▸ DATA FOR PROCESSING:
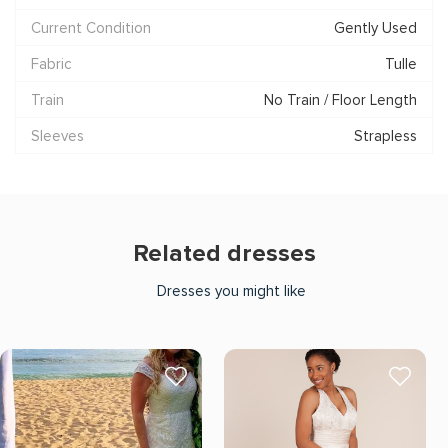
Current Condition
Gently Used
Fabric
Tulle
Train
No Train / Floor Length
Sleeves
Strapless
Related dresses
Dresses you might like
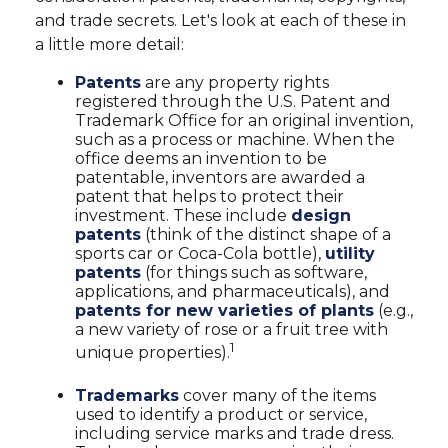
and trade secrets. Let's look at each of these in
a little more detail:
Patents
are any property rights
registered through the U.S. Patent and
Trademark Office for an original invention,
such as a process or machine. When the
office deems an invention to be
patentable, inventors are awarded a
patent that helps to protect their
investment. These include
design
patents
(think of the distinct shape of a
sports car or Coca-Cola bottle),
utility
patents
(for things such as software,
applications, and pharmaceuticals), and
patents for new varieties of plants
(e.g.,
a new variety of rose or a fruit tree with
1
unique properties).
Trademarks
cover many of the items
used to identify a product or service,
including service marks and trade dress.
* * *
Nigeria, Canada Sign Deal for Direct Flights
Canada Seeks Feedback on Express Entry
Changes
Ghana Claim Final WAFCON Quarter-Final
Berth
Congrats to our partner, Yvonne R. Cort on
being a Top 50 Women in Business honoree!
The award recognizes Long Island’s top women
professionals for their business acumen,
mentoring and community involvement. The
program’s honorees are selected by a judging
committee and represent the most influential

▸ AIM OF THE TASK:
Across the whole listing above, find every line with the string "their" and copy it.

▸ SOLUTION TO THIS EXERCISE:
patent that helps to protect their
professionals for their business acumen,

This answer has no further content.